И какой ты вдруг покорный
На груди лежишь земной,
Заслонясь от смерти черной
Только собственной спиной
Страх погибнуть, удавалось кое-как перебороть, точнее, привыкнуть к нему, смириться с тем, что в один момент тебя просто может не стать. Но страх остаться калекой был непобедим. Это пугало нас больше всего. У Зорика был знакомый сапер, которому взрывом оторвало ногу, парень не выходил из депрессии и уже пытался покончить с собой.
«Не ссать девочки! МасКарим ба-дерех!» — рявкнул в наушнике Боаз.[1].
По моему взводный вообще ничего не боялся. Точно таким же голосом он рычал на нас за плохо застеленные койки в учебном лагере. Мы вжимались в землю, разрывы слышались со всех сторон, каждый «бум» вытряхивал откуда-то из глубин памяти новые и новые строчки:
Ты лежишь ничком, парнишка
Двадцати неполных лет.
Вот сейчас тебе и крышка,
Вот тебя уже и нет.
Это стихотворение я читал девятого мая на утреннике перед ветеранами, в далекой, как другая планета, советской школе. С тех пор прошла вечность, я давно забыл и стихи и школу. Как взрыв на мелководье выбрасывает в воздух ил, водоросли и весь мусор, накопившийся на дне, так и обстрел каждым разрывом выворачивал закоулки моей памяти.
Вспомнился класс с портретами пионеров-героев на стенках, мальчики в синих пиджаках, девочки в коричневых, форменных платьях с букетами в руках, седые ветераны с орденами на груди и звонкий мальчишеский голос, мечущийся под сводами…
Смерть грохочет в перепонках,
И далек, далек, далек
Вечер тот и та девчонка,
Что любил ты и берег.
Леха ткнул меня в плечо, показывая пальцем в ночное небо. Слышался нарастающий, дробный рокот — приближались вертолеты. Через несколько минут «Кобры» разобрались с минометчиками.

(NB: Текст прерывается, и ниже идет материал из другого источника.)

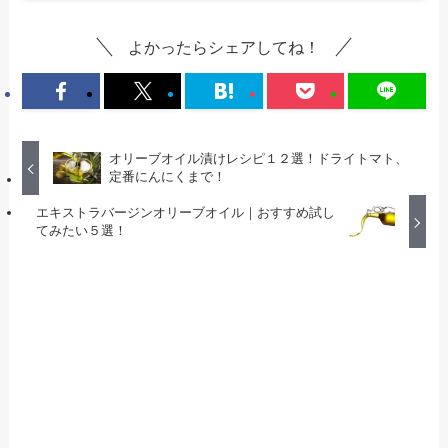
よかったらシェアしてね！
オリーブオイル漬けレシピ１２選！ドライトマト、
定番にんにくまで！
エキストラバージンオリーブオイル｜おすすめ試し
てみたい５選！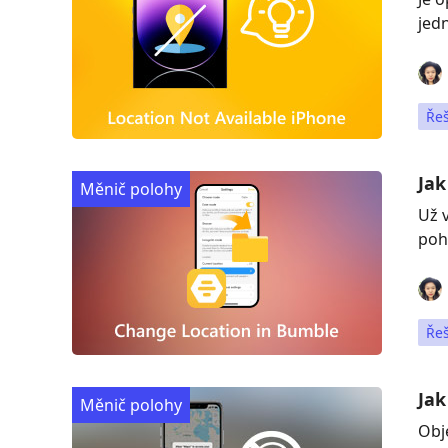
jedn
Ře
Jak
Měnič polohy
Už 
poh
Ře
Jak
Měnič polohy
Obj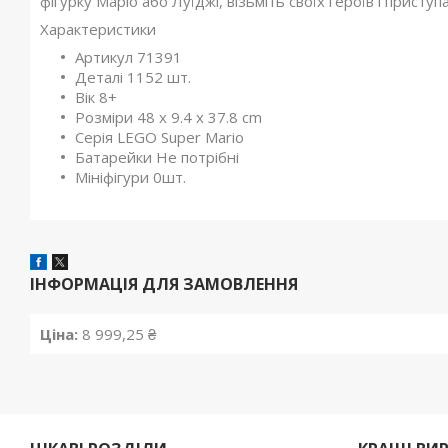
фігурку Маріо або Луїджі, візьміть своїх героїв і прист
Характеристики
Артикул 71391
Деталі 1152 шт.
Вік 8+
Розміри 48 x 9.4 x 37.8 cm
Серія LEGO Super Mario
Батарейки Не потрібні
Мініфігури 0шт.
ІНФОРМАЦІЯ ДЛЯ ЗАМОВЛЕННЯ
Ціна:
8 999,25 ₴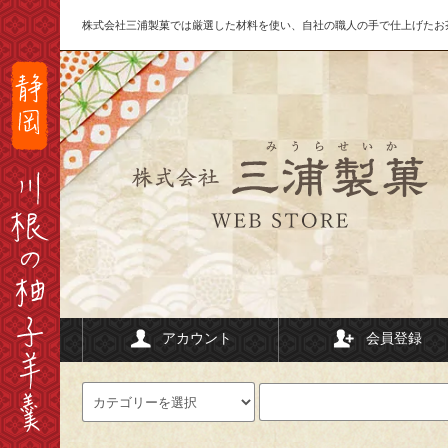
株式会社三浦製菓では厳選した材料を使い、自社の職人の手で仕上げたお
アカウント
会員登録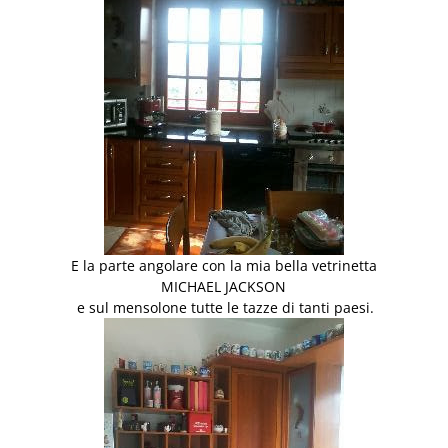
E la parte angolare con la mia bella vetrinetta
MICHAEL JACKSON
e sul mensolone tutte le tazze di tanti paesi.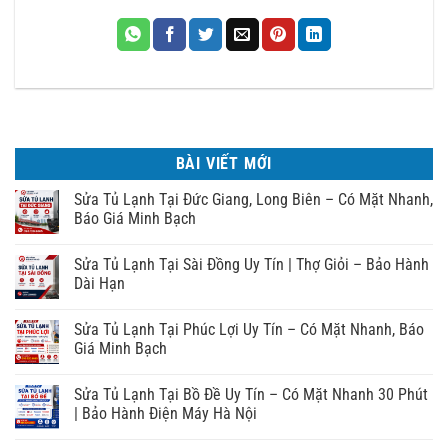
BÀI VIẾT MỚI
Sửa Tủ Lạnh Tại Đức Giang, Long Biên – Có Mặt Nhanh,
Báo Giá Minh Bạch
Sửa Tủ Lạnh Tại Sài Đồng Uy Tín | Thợ Giỏi – Bảo Hành
Dài Hạn
Sửa Tủ Lạnh Tại Phúc Lợi Uy Tín – Có Mặt Nhanh, Báo
Giá Minh Bạch
Sửa Tủ Lạnh Tại Bồ Đề Uy Tín – Có Mặt Nhanh 30 Phút
| Bảo Hành Điện Máy Hà Nội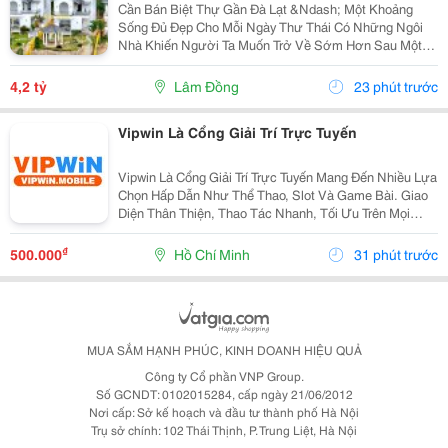
Cần Bán Biệt Thự Gần Đà Lạt &Ndash; Một Khoảng
Sống Đủ Đẹp Cho Mỗi Ngày Thư Thái Có Những Ngôi
Nhà Khiến Người Ta Muốn Trở Về Sớm Hơn Sau Một
Ngày Dài. Không Gian Xanh Quanh Nhà, Một Chòi Trà
Nhỏ Để Ngồi Thư Giãn Và Khoảng Sân Đủ Rộng Cho
4,2 tỷ
Lâm Đồng
23 phút trước
Những...
Vipwin Là Cổng Giải Trí Trực Tuyến
Vipwin Là Cổng Giải Trí Trực Tuyến Mang Đến Nhiều Lựa
Chọn Hấp Dẫn Như Thể Thao, Slot Và Game Bài. Giao
Diện Thân Thiện, Thao Tác Nhanh, Tối Ưu Trên Mọi
Thiết Bị, Giúp Người Chơi Tận Hưởng Trải Nghiệm
Mượt Mà Và Tiện Lợi.
₫
500.000
Hồ Chí Minh
31 phút trước
MUA SẮM HẠNH PHÚC, KINH DOANH HIỆU QUẢ
Công ty Cổ phần VNP Group.
Số GCNDT: 0102015284, cấp ngày 21/06/2012
Nơi cấp: Sở kế hoạch và đầu tư thành phố Hà Nội
Trụ sở chính: 102 Thái Thịnh, P. Trung Liệt, Hà Nội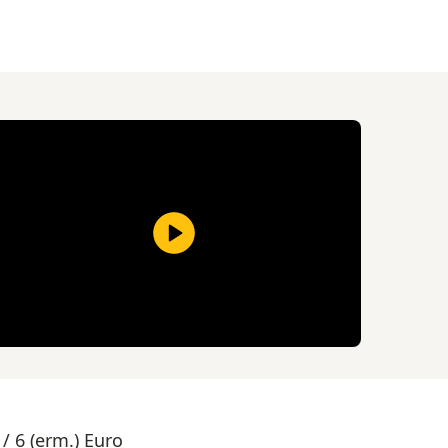
 / 6 (erm.) Euro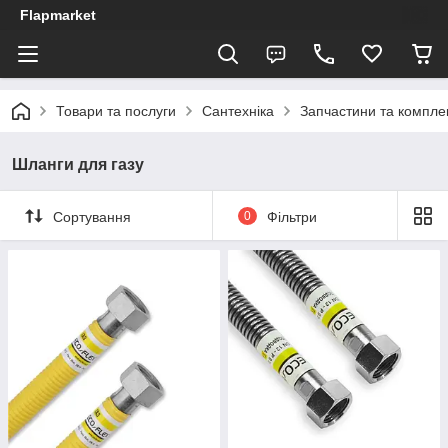
Flapmarket
Товари та послуги
Сантехніка
Запчастини та компле
Шланги для газу
Сортування
0
Фільтри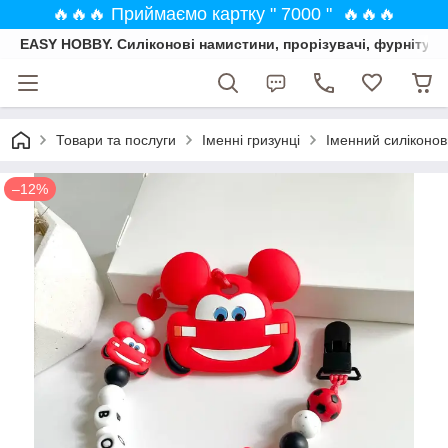
🔥🔥🔥 Приймаємо картку " 7000 " 🔥🔥🔥
EASY HOBBY. Силіконові намистини, прорізувачі, фурнітура
Товари та послуги
Іменні гризунці
Іменний силіконо
–12%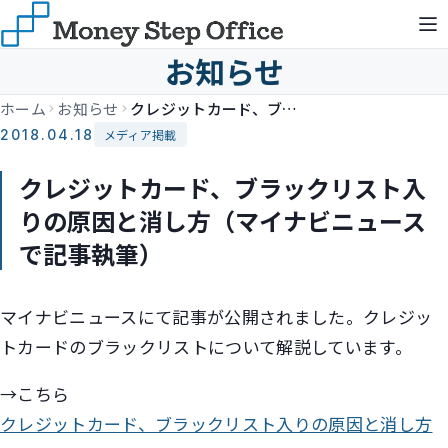
お知らせ
ホーム
お知らせ
クレジットカード、ブラックリスト入りの原因と消し方（マイナビニュースで記事執筆）
2018.04.18
メディア掲載
クレジットカード、ブラックリスト入
りの原因と消し方（マイナビニュース
で記事執筆）
マイナビニュースにて記事が公開されました。クレジッ
トカードのブラックリストについて解説しています。
→こちら
クレジットカード、ブラックリスト入りの原因と消し方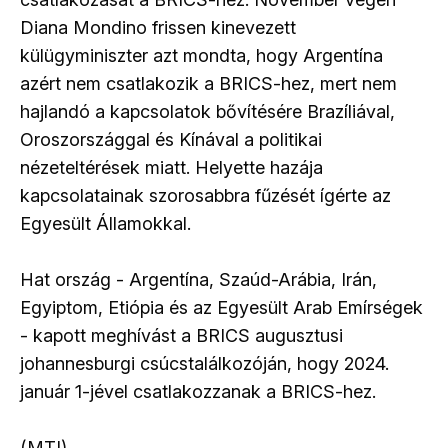
Diana Mondino frissen kinevezett
külügyminiszter azt mondta, hogy Argentína
azért nem csatlakozik a BRICS-hez, mert nem
hajlandó a kapcsolatok bővítésére Brazíliával,
Oroszországgal és Kínával a politikai
nézeteltérések miatt. Helyette hazája
kapcsolatainak szorosabbra fűzését ígérte az
Egyesült Államokkal.
Hat ország - Argentína, Szaúd-Arábia, Irán,
Egyiptom, Etiópia és az Egyesült Arab Emírségek
- kapott meghívást a BRICS augusztusi
johannesburgi csúcstalálkozóján, hogy 2024.
január 1-jével csatlakozzanak a BRICS-hez.
(MTI)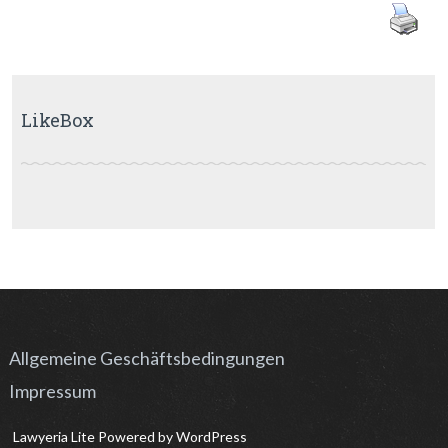
LikeBox
Allgemeine Geschäftsbedingungen
Impressum
Lawyeria Lite
Powered by
WordPress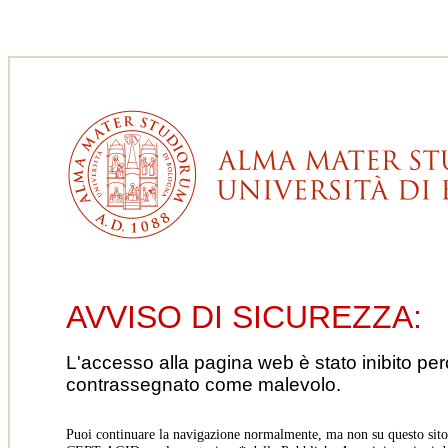
AVVISO DI SICUREZZA:
L'accesso alla pagina web è stato inibito pe
contrassegnato come malevolo.
Puoi continuare la navigazione normalmente, ma non su questo sito.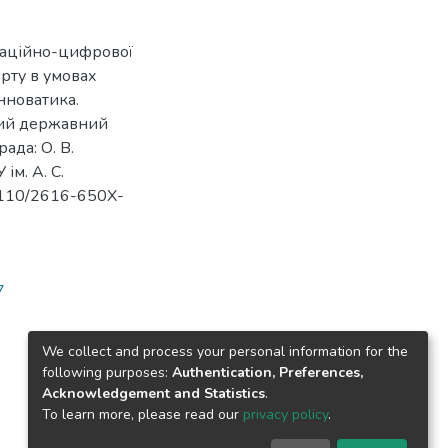
маційно-цифрової
орту в умовах
Інноватика.
кий державний
рада: О. В.
 ім. А. С.
31110/2616-650X-
7
We collect and process your personal information for the
following purposes:
Authentication, Preferences,
Acknowledgement and Statistics
.
To learn more, please read our
privacy policy
.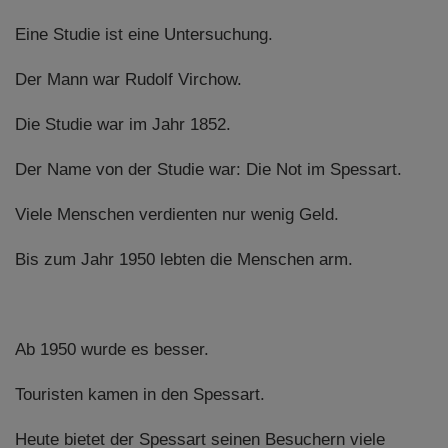
Diese Website nutzt Matomo Analytics für die Auswertung der
Seitenaufrufe als Statistik. Die hierdurch gespeicherten Daten werden
Eine Studie ist eine Untersuchung.
ausschließlich auf unseren eigenen Servern gespeichert. Eine
Übertragung an Dritte erfolgt nicht. Wir verwenden die Funktion
Der Mann war Rudolf Virchow.
AnonymizeIP zur Anonymisierung Ihrer IP-Adresse, so dass diese gekürzt
wird und nicht mehr Ihrem Besuch auf unserer Internetseite zugeordnet
werden kann.
Die Studie war im Jahr 1852.
YouTube / Vimeo
Der Name von der Studie war: Die Not im Spessart.
Videos werden über die Plattformen YouTube oder Vimeo eingebunden.
Wir nutzen YouTube im erweiterten Datenschutzmodus. Dieser Modus
Viele Menschen verdienten nur wenig Geld.
bewirkt laut YouTube, dass YouTube keine Informationen über die
Besucher auf dieser Website speichert, bevor diese sich das Video
ansehen.
Bis zum Jahr 1950 lebten die Menschen arm.
Eingebundene Inhalte
Optional sind externe Inhalte auf den Seiten dieser Website
eingebunden. Das können Kartendienste wie z.B. Google Maps sein
Ab 1950 wurde es besser.
oder auch Anwendungen einer externen Website.
Touristen kamen in den Spessart.
Heute bietet der Spessart seinen Besuchern viele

Пошел дождь. Мы продолжали ждать. В конце концов, пригнали еще один танк, с его помощью сдвинули заклиненную башню в переднее положение и открыли заднюю дверь, только Зоару уже было все равно, он умер за полчаса до того, как открыли люк.
Мишаня, извлеченный из танка, выглядел страшно, лицо было покрыто засохшей кровью из ссадины на лбу. У него отнялись ноги и пропал слух. Мы погрузили их обоих в вертушку и двинулись на базу.
Под ногами чавкала налипая на ботинки жирная, густая грязь… ливанская грязь — «боц леванони». В Израиле так и называли эту войну ливанская грязь. Казалось эта грязь заползла глубоко в нас навсегда.
Я шел рядом с Зориком и Габассо и думал об этой странной войне; где-то глубоко в душе я понимал, что если мы уйдем отсюда, она будет продолжаться на северной границе, то есть еще ближе к дому. Дом… Мой дом был далеко на юге. Tам эта война не ощущалась никак, только заголовки газет и фотографии молодых лиц в рамочках на первом листе напоминали о ней. У Зорика все было по другому, его родители жили в Кирьят-Шмоне, в нескольких километрах отсюда. Hаверное, они сходили с ума, когда слышали канонаду за холмами. Зорик знал, что охраняет свой дом, а я так не чувствовал, может потому, что в отличие от Зорика, не бегал до армии каждую неделю в бомбоубежище, спасаясь от «катюш», перелетавших через окрестные холмы. Местным, родившимся в Израиле пацанам, в этом отношении тоже было легче, а я не родился в Израиле и мой отец не воевал в 82-м году, когда в ответ на постоянные вылазки террористов израильская армия вторглась в Ливан. Он не рассказывал, как бесконечные колонны грузовиков вывозили оттуда трофейное оружие, отбитое у террористов.